Esa idea nos retrotrae a la teoría de las máscaras. ¿Quién se muestra tal como es? ¿Quién no reserva un lado secreto, íntimo, inconfesado, que a duras penas emerge ante uno mismo? Y cuando eso ocurre, ¿acaso no nos defendemos de nuestros puntos débiles con subterfugios, con acusaciones a los demás que dejan incólume nuestra responsabilidad? Y pese a que nos carcome la culpa, nos defendemos de la galopante culpabilidad que nos impediría sobrevivir, más o menos sanamente.

Tal vez el uso de una máscara social sea necesario, según los códigos que aceptamos o con los que jugamos. Conozco gente que valora su capacidad de relacionarse con quienes desprecia, de ser bienvenidos por aquellos cuyas verdades no comparte, pero que tienen apellidos de peso en nuestra comunidad. Son capaces de llevar una conversación asertiva sobre todo lo que no creen. ¿Habilidades o hipocresías? Cualquier cosa cabe cuando se usa una máscara.

Lo más frecuente es que usemos la careta de la comedia. Pocos fingen dolores personales, en cambio muchos quieren parecer contentos, triunfadores, dichosos. Algún recetario de autoayuda nos ha salido al paso para convencernos del poder de la sonrisa y de la frase amable. Recuerdo a una persona que, hace poco, insistía en afirmar que “estaba bien” cuando yo sabía que llevaba un funeral por dentro. ¿Qué tiene el dolor que avergüenza?, me pregunté frente a esa obstinación en aceptar una derrota, una caída, un error abisal que conllevaba pérdida.

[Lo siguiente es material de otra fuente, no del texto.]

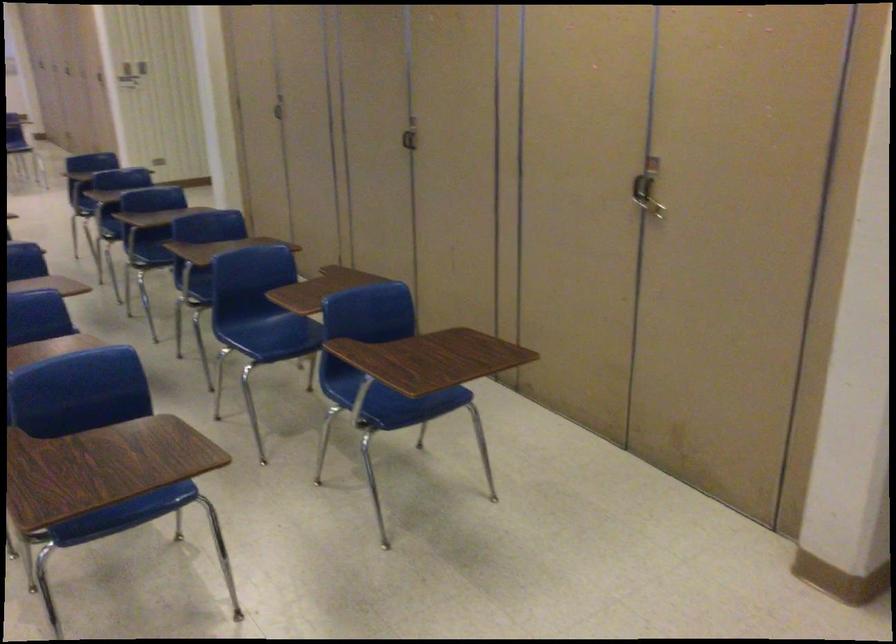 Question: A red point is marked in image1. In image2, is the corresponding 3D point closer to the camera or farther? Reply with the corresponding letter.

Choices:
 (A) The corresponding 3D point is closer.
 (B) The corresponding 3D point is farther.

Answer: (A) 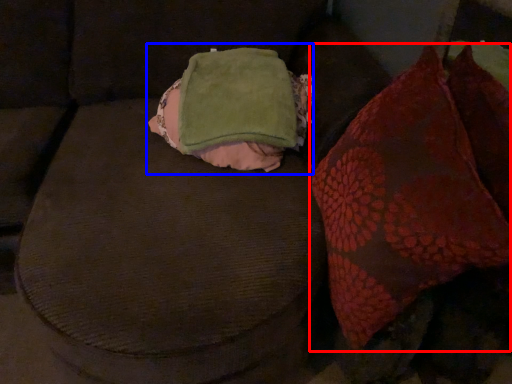 Question: Which of the following is the closest to the observer, throw pillow (highlighted by a red box) or bean bag chair (highlighted by a blue box)?

Choices:
 (A) throw pillow
 (B) bean bag chair

Answer: (A) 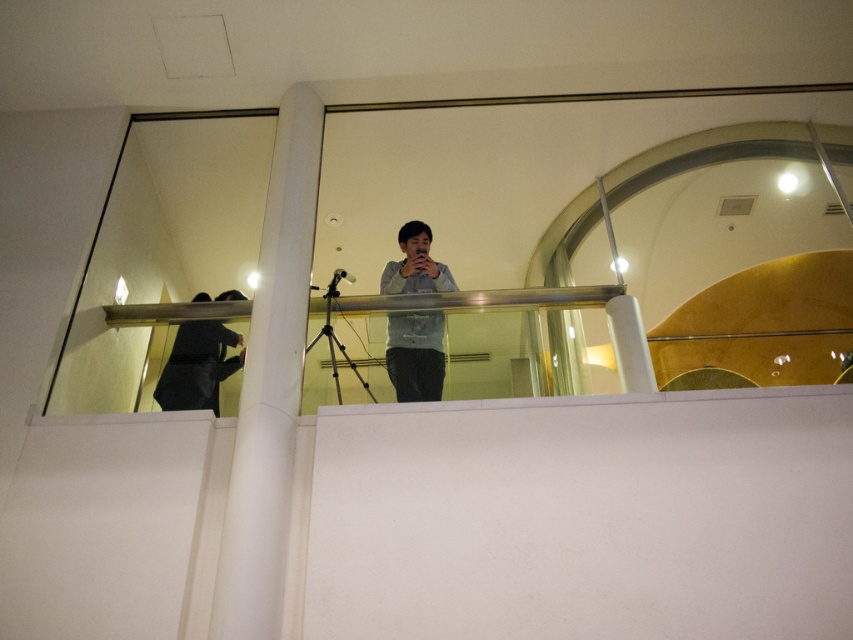 You are trying to hang a decorative banner between the white smooth pillar at center and the dark gray fabric at upper center. Which object is narrower so the banner can be secured properly?

The white smooth pillar at center is thinner than the dark gray fabric at upper center, so the banner can be secured properly around it.

You are standing at the lower level and want to take a photo of the light blue shirt at center without the white smooth pillar at center blocking the view. Is the pillar currently in the way?

The white smooth pillar at center is positioned on the left side of light blue shirt at center, so it is blocking part of the view. Move to the right to position the pillar to the side of the shirt. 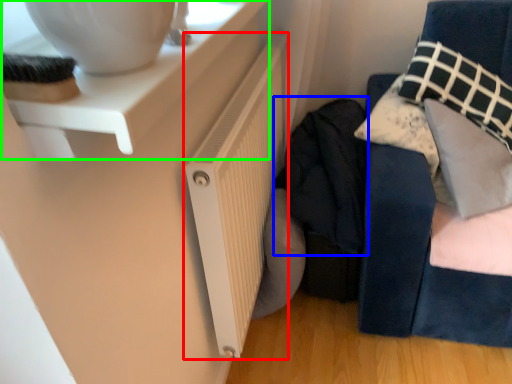 Question: Which is farther away from radiator (highlighted by a red box)? clothing (highlighted by a blue box) or table (highlighted by a green box)?

Choices:
 (A) clothing
 (B) table

Answer: (B)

Sin embargo, es el sufrimiento la constante más humana. Cada historia individual podría intentar el inventario y sacar sus propias cuentas. Celebramos cada nacimiento, cada cumpleaños, como si tuviéramos una vocación de felicidad y de perennidad, y la existencia concreta se empecinara en recordarnos que vamos a enfermar, a envejecer y a morir.

Pero a ratos, qué bien caen las palabras ilusorias. Que alguno de esos optimistas consuetudinarios nos diga, con música o sin ella, que el mundo se inaugura cada mañana y que algo nuevo va a ocurrir y a iluminarse con aquel primer rayo de sol que, por eso, merece una apasionada bienvenida. Y aunque avanzada la mañana, la resolana nos queme y el calor nos abrase, no perdamos de vista el milagro de seguir vivos.